_What is required_
If a line in the data below contains the word "PROPERTIES", copy it out.

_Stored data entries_
....

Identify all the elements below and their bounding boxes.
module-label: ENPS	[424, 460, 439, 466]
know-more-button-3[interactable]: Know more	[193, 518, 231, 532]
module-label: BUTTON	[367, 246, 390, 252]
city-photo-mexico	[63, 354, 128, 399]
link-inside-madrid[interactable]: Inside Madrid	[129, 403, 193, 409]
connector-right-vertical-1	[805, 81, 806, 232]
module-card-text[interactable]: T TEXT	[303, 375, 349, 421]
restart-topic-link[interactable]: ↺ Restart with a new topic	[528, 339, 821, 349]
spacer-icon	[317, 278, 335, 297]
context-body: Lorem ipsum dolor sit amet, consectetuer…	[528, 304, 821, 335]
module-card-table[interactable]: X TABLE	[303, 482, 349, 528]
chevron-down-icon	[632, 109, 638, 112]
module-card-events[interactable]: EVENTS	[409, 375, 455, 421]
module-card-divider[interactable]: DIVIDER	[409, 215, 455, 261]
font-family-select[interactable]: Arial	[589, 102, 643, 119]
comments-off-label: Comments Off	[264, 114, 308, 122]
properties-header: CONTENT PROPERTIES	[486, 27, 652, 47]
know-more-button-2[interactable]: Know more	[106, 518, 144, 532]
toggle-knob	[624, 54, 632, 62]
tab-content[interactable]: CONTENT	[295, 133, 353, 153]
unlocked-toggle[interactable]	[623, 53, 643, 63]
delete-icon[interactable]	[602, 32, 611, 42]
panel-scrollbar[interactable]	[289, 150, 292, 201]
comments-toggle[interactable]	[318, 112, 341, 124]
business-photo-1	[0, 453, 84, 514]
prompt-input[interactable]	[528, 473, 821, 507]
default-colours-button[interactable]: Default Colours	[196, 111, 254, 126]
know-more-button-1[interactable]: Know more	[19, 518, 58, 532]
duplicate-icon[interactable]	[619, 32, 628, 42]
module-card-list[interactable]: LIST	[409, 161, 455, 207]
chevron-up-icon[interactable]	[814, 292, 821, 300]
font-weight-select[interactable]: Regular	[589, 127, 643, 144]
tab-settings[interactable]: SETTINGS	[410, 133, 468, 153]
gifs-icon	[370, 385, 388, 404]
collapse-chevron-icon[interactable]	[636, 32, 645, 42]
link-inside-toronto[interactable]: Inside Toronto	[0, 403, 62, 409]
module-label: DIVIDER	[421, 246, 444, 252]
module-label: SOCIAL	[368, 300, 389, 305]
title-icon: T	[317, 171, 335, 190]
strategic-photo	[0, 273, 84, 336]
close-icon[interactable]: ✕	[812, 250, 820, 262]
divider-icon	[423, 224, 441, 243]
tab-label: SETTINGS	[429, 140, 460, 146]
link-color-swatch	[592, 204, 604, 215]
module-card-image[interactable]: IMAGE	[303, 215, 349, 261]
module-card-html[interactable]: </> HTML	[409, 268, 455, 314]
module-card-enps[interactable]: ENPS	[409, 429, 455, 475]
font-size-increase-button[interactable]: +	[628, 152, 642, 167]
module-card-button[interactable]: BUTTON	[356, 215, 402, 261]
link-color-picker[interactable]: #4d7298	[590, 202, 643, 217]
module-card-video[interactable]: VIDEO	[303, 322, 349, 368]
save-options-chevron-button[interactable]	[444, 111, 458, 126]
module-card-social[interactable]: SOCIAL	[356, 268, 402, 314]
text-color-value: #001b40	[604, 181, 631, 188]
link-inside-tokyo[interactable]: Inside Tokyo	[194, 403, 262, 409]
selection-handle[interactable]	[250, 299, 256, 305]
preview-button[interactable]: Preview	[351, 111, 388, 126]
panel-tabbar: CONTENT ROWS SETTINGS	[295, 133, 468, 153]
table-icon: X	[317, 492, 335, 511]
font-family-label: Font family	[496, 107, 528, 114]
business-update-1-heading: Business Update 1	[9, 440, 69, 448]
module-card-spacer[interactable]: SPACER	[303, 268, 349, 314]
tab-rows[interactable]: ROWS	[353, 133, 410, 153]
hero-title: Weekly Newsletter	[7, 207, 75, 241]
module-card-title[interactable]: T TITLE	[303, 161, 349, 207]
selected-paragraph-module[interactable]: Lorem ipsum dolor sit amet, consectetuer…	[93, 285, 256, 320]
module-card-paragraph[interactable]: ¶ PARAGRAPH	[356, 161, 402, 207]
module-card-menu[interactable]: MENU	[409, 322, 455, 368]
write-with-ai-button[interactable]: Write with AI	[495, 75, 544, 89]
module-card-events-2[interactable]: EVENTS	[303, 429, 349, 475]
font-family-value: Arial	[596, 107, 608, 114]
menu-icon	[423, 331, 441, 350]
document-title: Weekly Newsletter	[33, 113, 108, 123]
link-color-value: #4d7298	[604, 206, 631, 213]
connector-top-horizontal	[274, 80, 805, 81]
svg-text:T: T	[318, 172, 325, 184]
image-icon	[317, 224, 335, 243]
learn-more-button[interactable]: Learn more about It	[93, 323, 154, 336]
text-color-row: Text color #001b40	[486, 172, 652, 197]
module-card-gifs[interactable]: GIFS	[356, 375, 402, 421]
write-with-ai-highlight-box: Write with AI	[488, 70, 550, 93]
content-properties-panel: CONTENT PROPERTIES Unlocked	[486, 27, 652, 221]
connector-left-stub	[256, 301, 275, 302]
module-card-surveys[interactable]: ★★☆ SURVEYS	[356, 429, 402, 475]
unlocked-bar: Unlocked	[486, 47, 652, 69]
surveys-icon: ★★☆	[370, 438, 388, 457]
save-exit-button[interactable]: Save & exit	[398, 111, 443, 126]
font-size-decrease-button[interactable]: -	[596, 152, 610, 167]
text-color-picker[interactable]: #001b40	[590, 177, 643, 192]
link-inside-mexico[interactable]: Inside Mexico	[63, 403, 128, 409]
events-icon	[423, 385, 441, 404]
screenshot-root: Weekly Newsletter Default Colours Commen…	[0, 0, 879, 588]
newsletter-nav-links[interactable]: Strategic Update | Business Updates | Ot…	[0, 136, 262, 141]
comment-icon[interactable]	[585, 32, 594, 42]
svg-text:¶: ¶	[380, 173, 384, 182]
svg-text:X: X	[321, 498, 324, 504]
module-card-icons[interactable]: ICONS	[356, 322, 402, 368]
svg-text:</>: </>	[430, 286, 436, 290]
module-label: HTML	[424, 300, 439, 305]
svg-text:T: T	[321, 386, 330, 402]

....

_Solved problem_
properties-header: CONTENT PROPERTIES	[486, 27, 652, 47]
content-properties-panel: CONTENT PROPERTIES Unlocked	[486, 27, 652, 221]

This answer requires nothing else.